Photo of Anthony AlbaneseAnthony Albanese (Grayndler, Australian Labor Party, Shadow Minister for Infrastructure and Transport) Share this | Hansard source

On Inland Rail, which the minister has just raised, of course there had already been $600 million in round figures expended on Inland Rail on the existing parts of the north-south corridor that will form part of the Inland Rail line. In our previous, Labor government budgets, $300 million was contributed for planning and updated work. I was pleased that in this year's budget there was the first dollar that had ever been added by a coalition government for that project. I do note that it took until the third budget was brought down by the coalition before a single dollar was put into the Inland Rail project. It is good that it be gotten on with.

I think there is no doubt that that has to be seen as a regional economic development project, not just a transport project. A city such as Parkes will be very much transformed, sitting, as it does, not just on the north-south corridor but on the east-west corridor as well. I do believe that is an important project where construction needs to be gotten on with in this term, otherwise people are going to be somewhat frustrated by the slow way in which the government proceeded in the period before the current minister was in that job.

I also want to raise the issue of cuts to Infrastructure Australia's actual budget. If you look to the forward estimates, Infrastructure Australia's funding is cut by 25 per cent next year and the following two years. I am concerned that this is happening at a time when the government says that it is going to take Infrastructure Australia seriously. That is not the way to do it. Funding is not just an indication, but I am somewhat concerned that the minister's press release last Monday spoke about 'new' projects on the Infrastructure Australia list when, frankly, they were all old. That is not a criticism of the minister, but there is some concern that Infrastructure Australia think that the M80 is somehow a new project. That is quite bizarre, frankly. There is also the ARTC work on the east-west corridor across South Australia—the funding of which had already been announced or re-announced by the government. It was actually funded as part of the former government's funding package.

It is of some concern that the process seems to have been reversed, in that Infrastructure Australia now seem to make announcements of things that have already been funded or announced by either this government or, in some cases, the previous government based upon assessments that had already been made.
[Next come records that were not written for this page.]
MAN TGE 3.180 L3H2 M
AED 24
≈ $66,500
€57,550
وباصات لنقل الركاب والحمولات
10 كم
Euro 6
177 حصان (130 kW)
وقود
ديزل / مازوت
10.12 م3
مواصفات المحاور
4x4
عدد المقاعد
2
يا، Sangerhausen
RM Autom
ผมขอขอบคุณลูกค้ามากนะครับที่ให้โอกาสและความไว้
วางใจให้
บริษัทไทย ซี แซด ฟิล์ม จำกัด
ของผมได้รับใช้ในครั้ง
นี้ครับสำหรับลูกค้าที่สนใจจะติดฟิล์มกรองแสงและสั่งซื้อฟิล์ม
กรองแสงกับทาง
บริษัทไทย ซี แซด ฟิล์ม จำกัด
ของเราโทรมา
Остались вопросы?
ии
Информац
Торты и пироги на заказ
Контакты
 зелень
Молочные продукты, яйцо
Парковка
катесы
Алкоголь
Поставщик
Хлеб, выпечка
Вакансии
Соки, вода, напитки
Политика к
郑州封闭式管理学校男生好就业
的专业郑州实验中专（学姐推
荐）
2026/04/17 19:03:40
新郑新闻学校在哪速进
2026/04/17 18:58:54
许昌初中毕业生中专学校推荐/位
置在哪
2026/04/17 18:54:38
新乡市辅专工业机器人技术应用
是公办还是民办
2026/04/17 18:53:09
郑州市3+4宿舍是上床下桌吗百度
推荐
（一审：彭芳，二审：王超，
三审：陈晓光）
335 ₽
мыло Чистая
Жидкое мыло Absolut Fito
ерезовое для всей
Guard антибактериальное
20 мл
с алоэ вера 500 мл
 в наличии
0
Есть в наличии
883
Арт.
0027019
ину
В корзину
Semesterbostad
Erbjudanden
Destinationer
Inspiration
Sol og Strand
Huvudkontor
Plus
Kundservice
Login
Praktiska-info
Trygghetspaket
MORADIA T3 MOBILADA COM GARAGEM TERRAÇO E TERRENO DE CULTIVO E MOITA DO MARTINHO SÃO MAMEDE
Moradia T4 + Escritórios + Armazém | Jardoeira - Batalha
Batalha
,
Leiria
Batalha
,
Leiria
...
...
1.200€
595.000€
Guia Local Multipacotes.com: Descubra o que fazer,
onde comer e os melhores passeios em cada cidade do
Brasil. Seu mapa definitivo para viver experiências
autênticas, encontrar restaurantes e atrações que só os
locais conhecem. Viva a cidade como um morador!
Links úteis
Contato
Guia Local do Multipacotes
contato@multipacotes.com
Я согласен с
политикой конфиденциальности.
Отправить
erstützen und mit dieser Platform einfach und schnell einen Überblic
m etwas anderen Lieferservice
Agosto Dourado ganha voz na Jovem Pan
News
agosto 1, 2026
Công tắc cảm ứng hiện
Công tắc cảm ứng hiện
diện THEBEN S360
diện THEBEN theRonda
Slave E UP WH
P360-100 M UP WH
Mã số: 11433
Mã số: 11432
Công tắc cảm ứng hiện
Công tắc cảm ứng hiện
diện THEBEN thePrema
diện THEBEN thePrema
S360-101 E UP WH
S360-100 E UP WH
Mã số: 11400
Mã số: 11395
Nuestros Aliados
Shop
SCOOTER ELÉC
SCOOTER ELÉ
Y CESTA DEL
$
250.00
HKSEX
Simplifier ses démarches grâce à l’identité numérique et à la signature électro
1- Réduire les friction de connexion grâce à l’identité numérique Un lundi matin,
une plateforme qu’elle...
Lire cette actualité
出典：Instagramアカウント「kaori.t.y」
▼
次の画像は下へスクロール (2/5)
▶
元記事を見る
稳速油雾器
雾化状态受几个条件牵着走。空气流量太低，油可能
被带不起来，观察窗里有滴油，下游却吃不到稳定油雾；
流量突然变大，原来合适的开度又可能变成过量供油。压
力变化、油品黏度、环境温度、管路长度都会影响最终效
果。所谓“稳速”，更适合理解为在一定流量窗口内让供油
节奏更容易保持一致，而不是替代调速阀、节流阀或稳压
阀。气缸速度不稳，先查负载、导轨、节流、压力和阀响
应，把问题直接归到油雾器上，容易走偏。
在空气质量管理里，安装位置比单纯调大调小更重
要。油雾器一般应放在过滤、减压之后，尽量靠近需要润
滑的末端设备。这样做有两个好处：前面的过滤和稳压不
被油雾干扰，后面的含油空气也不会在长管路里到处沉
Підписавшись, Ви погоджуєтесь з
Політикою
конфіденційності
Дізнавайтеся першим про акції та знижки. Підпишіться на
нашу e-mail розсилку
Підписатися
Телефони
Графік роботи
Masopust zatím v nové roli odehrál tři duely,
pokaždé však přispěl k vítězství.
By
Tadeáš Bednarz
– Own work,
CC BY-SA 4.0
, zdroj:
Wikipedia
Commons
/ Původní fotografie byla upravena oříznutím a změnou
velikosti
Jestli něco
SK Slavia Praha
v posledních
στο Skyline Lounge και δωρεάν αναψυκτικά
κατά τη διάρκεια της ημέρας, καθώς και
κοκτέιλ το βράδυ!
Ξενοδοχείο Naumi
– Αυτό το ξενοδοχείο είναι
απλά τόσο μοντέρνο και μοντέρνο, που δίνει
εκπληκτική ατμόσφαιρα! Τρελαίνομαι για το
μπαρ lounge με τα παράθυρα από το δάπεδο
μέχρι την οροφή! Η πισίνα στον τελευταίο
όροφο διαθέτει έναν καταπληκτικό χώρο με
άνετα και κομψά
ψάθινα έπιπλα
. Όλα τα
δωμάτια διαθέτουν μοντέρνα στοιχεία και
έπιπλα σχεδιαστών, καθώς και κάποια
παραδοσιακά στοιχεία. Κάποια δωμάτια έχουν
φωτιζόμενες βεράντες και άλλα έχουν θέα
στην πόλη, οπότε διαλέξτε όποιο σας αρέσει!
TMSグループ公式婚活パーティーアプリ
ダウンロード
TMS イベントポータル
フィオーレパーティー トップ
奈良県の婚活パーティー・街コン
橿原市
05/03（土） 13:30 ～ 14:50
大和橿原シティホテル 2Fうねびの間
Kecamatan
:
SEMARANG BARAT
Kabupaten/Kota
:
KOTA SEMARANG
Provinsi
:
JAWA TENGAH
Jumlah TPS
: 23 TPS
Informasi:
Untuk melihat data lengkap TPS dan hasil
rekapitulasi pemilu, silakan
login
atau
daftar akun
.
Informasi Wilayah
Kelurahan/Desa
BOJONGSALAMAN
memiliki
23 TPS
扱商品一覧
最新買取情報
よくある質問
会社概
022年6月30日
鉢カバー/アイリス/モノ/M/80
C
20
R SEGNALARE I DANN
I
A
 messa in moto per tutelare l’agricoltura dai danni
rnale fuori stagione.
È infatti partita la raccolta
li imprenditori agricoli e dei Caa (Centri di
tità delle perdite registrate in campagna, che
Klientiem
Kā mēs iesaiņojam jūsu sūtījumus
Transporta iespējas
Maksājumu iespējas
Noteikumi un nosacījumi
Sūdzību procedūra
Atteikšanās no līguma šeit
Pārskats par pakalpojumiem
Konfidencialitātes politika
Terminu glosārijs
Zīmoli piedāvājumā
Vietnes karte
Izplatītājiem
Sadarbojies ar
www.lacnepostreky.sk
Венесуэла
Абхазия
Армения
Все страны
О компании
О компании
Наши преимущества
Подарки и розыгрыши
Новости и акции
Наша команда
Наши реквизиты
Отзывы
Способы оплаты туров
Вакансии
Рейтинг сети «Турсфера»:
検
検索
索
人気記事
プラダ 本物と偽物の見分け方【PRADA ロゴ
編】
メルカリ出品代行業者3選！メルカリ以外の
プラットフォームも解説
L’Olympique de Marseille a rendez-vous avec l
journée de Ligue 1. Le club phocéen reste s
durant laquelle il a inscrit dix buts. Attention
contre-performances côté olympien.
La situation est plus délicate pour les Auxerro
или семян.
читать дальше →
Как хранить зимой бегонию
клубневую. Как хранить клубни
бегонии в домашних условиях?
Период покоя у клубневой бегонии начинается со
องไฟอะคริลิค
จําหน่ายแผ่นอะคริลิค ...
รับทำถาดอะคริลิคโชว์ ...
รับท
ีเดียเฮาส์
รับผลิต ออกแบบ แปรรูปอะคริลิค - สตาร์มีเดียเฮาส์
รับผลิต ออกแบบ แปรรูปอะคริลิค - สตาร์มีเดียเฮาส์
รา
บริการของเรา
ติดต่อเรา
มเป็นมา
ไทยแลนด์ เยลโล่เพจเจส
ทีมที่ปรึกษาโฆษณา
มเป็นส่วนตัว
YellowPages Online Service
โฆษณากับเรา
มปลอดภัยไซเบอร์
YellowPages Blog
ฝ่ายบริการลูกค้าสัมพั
For example, Infrastructure Australia also had recommended Cross River Rail as the No. 1 project in its 2012 priority list, when in 2016 Brisbane's public transport network—which will not only impact Brisbane but also the Gold Coast and Sunshine Coast—reaches complete capacity with just the one crossing at Maryvale Bridge within five years, best case scenario, and the government's position is that it is still waiting on processes. This is a project that was signed off by the Commonwealth and the Queensland government's in 2013 following the Infrastructure Australia recommendations. The longer the delay, the less economic growth and productivity growth from projects like that. The government should be getting on with it.

I would also ask the minister: how is the Commonwealth having an impact on the oversight of the planning work on the WestConnex project? I accept that some of the changes will make it better, but how is the Commonwealth keeping an oversight given the changes that keep occurring, many of which are creating considerable— (Time expired)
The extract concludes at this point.